Afterward, during the 1978 primary election, the first Bob Casey contested governor, and another Bob Casey contested for lieutenant governor. The first Bob Casey didn’t win the primary, maybe partly due to the reason that voters assumed he was attempting to escape with running for both positions. Again in 1986, he contested for governor; however, this time around he professed himself as “The Real Bob Casey.” He won and worked as governor for eight years. 

Two years after his retirement which was in 1998, Bob Casey’s son started a successful career in politics that has sustained to this day. What is his name? Bob Casey Jr.
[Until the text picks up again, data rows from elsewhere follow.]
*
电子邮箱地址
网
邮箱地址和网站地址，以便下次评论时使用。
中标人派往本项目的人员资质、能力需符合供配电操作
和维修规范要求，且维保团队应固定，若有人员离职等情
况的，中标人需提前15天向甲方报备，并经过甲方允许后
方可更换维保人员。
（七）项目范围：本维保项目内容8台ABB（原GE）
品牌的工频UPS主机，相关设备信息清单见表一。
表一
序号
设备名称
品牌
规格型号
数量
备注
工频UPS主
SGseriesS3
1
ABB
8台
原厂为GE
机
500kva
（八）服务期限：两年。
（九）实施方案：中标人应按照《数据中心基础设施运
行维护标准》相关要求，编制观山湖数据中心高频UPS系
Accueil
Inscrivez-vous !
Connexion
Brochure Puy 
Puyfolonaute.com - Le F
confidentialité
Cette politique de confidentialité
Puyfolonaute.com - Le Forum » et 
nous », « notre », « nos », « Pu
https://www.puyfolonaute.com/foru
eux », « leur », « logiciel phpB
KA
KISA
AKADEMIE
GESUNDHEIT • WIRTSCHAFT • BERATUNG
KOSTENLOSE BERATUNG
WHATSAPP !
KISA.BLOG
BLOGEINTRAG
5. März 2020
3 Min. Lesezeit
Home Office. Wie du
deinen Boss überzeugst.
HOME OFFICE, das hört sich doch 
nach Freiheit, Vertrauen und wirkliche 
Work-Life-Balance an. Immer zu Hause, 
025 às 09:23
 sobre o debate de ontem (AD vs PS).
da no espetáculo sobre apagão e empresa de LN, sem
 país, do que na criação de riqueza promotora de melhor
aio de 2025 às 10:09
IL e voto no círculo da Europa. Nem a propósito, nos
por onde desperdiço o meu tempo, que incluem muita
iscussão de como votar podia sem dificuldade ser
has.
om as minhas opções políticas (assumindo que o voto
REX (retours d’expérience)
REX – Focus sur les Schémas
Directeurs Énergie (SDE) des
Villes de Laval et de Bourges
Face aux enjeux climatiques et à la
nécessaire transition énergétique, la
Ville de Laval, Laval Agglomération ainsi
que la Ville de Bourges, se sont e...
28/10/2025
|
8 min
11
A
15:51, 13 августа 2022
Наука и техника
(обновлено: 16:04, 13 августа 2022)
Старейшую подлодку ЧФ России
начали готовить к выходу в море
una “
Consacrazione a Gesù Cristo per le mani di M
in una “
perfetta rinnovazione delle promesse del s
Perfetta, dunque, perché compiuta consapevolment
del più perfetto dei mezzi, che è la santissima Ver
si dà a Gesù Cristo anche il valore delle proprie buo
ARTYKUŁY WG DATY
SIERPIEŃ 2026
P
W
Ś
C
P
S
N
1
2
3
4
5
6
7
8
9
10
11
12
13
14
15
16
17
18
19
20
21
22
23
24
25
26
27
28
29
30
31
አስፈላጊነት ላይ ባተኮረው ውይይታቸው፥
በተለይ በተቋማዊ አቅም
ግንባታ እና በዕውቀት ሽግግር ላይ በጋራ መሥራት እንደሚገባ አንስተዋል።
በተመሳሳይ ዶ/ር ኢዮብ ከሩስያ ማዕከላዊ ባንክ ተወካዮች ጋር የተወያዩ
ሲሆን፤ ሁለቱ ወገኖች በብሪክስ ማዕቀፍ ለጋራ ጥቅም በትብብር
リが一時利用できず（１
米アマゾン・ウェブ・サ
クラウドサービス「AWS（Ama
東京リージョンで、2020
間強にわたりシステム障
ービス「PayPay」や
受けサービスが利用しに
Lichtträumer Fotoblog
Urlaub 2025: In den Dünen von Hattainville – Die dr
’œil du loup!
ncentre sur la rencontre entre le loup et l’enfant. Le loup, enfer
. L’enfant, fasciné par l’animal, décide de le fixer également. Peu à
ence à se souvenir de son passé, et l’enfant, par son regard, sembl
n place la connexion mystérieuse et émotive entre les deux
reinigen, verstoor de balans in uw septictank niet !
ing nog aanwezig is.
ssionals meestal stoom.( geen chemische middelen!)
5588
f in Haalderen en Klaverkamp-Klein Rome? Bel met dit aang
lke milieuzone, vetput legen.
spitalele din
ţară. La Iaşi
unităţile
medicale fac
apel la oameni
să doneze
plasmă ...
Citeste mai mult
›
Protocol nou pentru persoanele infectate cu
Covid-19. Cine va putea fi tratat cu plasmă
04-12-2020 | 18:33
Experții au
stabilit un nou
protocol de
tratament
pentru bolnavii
How To: Absurd Scientific Advice for Common Real-World Problems by Randall Munroe Book Review

There are a lot of unreasonable and inadvisable, however, theoretically possible approaches to doing a lot of activities. You could crash land an airplane on a submarine, use 150,000 bottles of Fiji water to fill up a swimming pool, dig up a whole island looking for a pirate treasure or create a lava-filled moat. Also, you could power an off-grid homestead on Mars by harnessing the energy of a moon, find a way into (kind of) traveling faster than light and utilize your understanding of nuclear weapons testing to know the age of a person. If everything fails, you could constantly contest for political office by doing a change of name to Above Znoneofthe or Bob Casey. 
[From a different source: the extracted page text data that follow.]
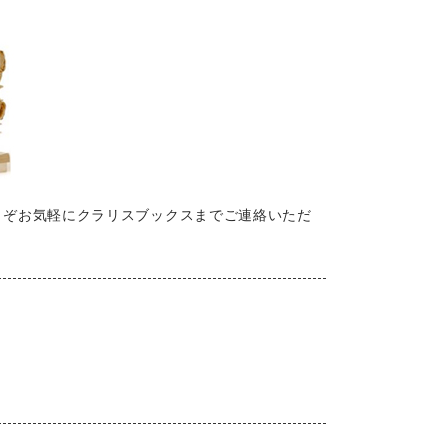
うぞお気軽にクラリスブックスまでご連絡いただ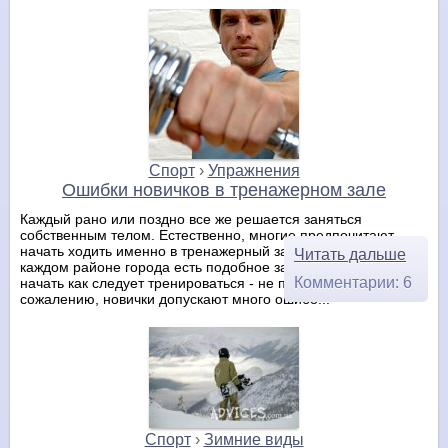
Спорт
›
Упражнения
Ошибки новичков в тренажерном зале
Каждый рано или поздно все же решается заняться
собственным телом. Естественно, многие предпочитают
начать ходить именно в тренажерный зал. В принципе, в
Читать дальше
каждом районе города есть подобное заведение, поэтому
Комментарии: 6
начать как следует тренироваться - не помеха. Но, к
сожалению, новички допускают много ошибо...
Спорт
›
Зимние виды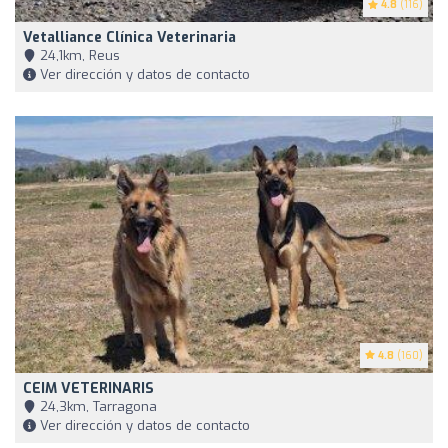
4.8
(116)
Vetalliance Clínica Veterinaria
24,1km, Reus
Ver dirección y datos de contacto
4.8
(160)
CEIM VETERINARIS
24,3km, Tarragona
Ver dirección y datos de contacto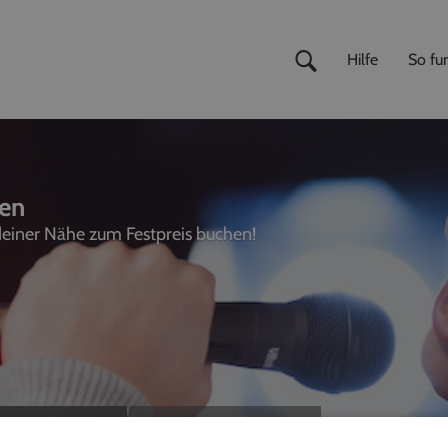
Hilfe
So fun
en
 deiner Nähe zum Festpreis buchen!
ivemusiker
,
Fotografen
unterhalter, Sänger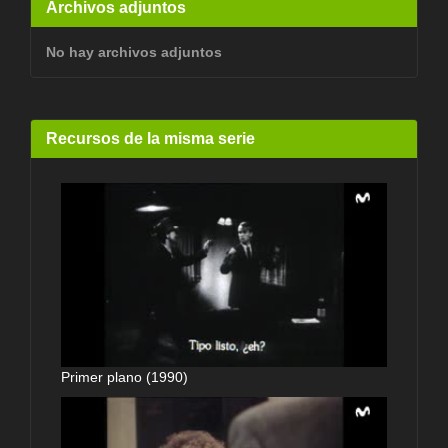
Archivos adjuntos
No hay archivos adjuntos
Recursos de la misma serie
Primer plano (1990)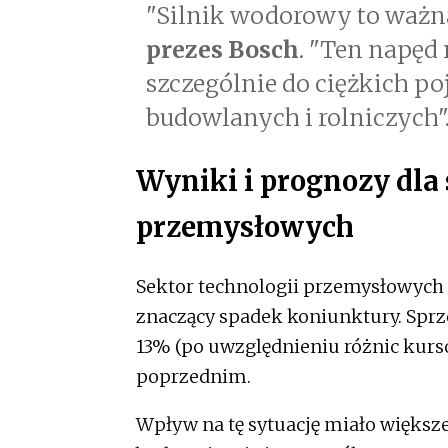
"Silnik wodorowy to ważna
prezes Bosch
. "Ten napęd 
szczególnie do ciężkich 
budowlanych i rolniczych"
Wyniki i prognozy dla 
przemysłowych
Sektor technologii przemysłowych 
znaczący spadek koniunktury. Sprz
13% (po uwzględnieniu różnic kur
poprzednim.
Wpływ na tę sytuację miało większ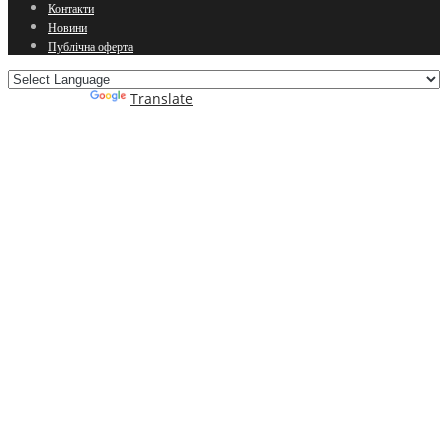
Контакти
Новини
Публічна оферта
Powered by
Translate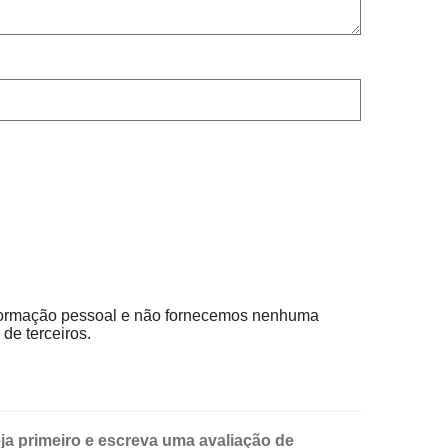
ormação pessoal e não fornecemos nenhuma
de terceiros.
ja primeiro e escreva uma avaliação de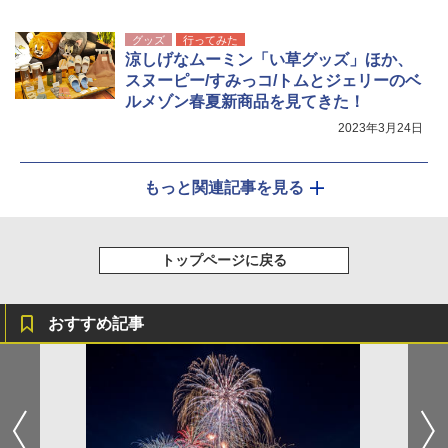
グッズ
行ってみた
涼しげなムーミン「い草グッズ」ほか、
スヌーピー/すみっコ/トムとジェリーのベ
ルメゾン春夏新商品を見てきた！
2023年3月24日
もっと関連記事を見る
トップページに戻る
おすすめ記事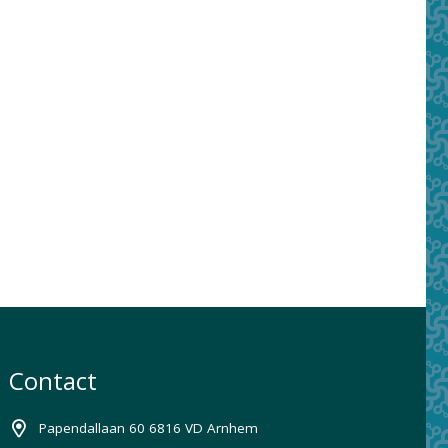
Contact
Papendallaan 60 6816 VD Arnhem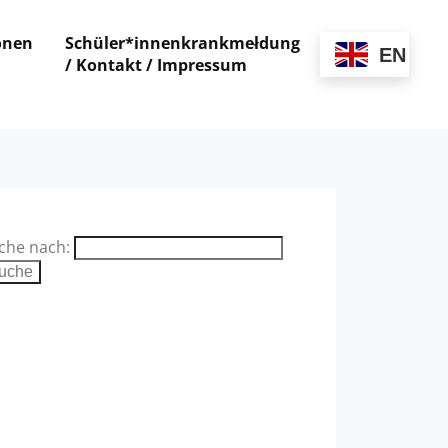
onen
Schüler*innenkrankmeldung
EN
/ Kontakt / Impressum
che nach:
Be on the lookout for Phobos. 

There’s a bit of information we didn’t say about operating your Martian homestead by adding a tether to Phobos. Okay, it’s like an important thing. Different from our moon’s orbit, which is gradually moving further and further away from Earth, Phobos’s orbit is gradually moving nearer and nearer to Mars. Ultimately, it’s going to crash into the planet. The more you add wind turbines to the tether, the quicker this is going to occur, as a result of the increase in drag. Depending on the number of turbines you use, the collision could occur at any moment from now, for a few years to a few millennia. However, this is the good news – Phobos is really smaller than our moon. It’s just the size of the asteroid that wiped out the dinosaurs.